From 10.16.39.13 icmp_seq=1 Destination Host Unreachable
From 10.16.39.13 icmp_seq=2 Destination Host Unreachable
From 10.16.39.13 icmp_seq=3 Destination Host Unreachable
From 10.16.39.13 icmp_seq=4 Destination Host Unreachable
From 10.16.39.13 icmp_seq=5 Destination Host Unreachable
[root@localhost network-scripts]# ping 10.16.39.12
PING 10.16.39.12 (10.16.39.12) 56(84) bytes of data.
From 10.16.39.13 icmp_seq=1 Destination Host Unreachable
From 10.16.39.13 icmp_seq=2 Destination Host Unreachable
From 10.16.39.13 icmp_seq=3 Destination Host Unreachable
@yosefe When I configure UCX_NET_DEVICES=mlx5_0:1,mlx5_2:1 is already working. But only 2*100Gbps bandwidth.

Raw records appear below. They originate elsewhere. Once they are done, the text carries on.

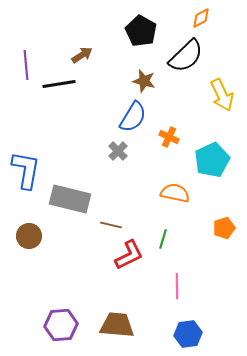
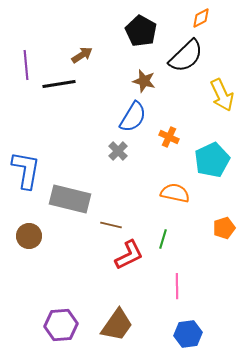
brown trapezoid: rotated 120 degrees clockwise
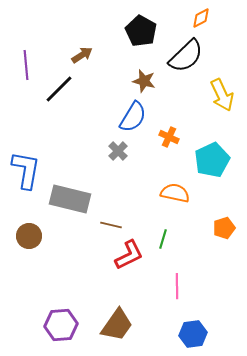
black line: moved 5 px down; rotated 36 degrees counterclockwise
blue hexagon: moved 5 px right
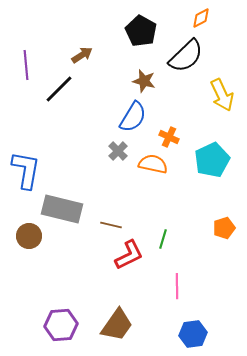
orange semicircle: moved 22 px left, 29 px up
gray rectangle: moved 8 px left, 10 px down
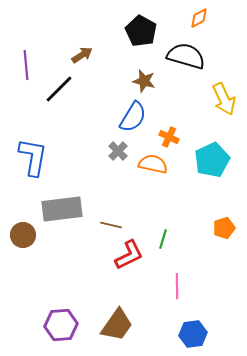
orange diamond: moved 2 px left
black semicircle: rotated 120 degrees counterclockwise
yellow arrow: moved 2 px right, 4 px down
blue L-shape: moved 7 px right, 13 px up
gray rectangle: rotated 21 degrees counterclockwise
brown circle: moved 6 px left, 1 px up
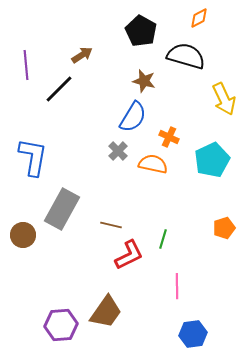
gray rectangle: rotated 54 degrees counterclockwise
brown trapezoid: moved 11 px left, 13 px up
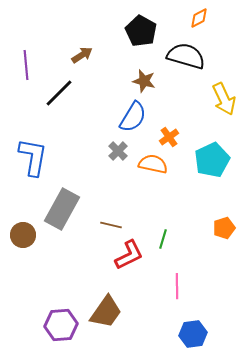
black line: moved 4 px down
orange cross: rotated 30 degrees clockwise
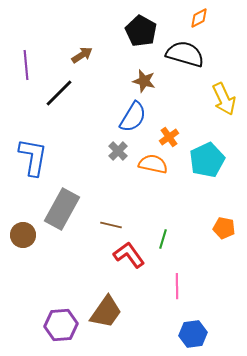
black semicircle: moved 1 px left, 2 px up
cyan pentagon: moved 5 px left
orange pentagon: rotated 30 degrees clockwise
red L-shape: rotated 100 degrees counterclockwise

However, in my other environment(425Gbps), without limiting UCX_NET_DEVICES=mlx5_0:1,mlx5_2:1 can also work properly, and can get 425Gbs bandwidth.
@ivanallen what is the network speed of each NIC (can be checked by ibstat or ibv_devinfo)? Does the other environment have more configured NICs?
@ivanallen what is the network speed of each NIC (can be checked by ibstat or ibv_devinfo)? Does the other environment have more configured NICs?
Hi @yosefe, Can we look at #10430 first? I suspect there is a problem with the conversion between bond and non-bond. This time let's look at the bandwidth of the bond environment first.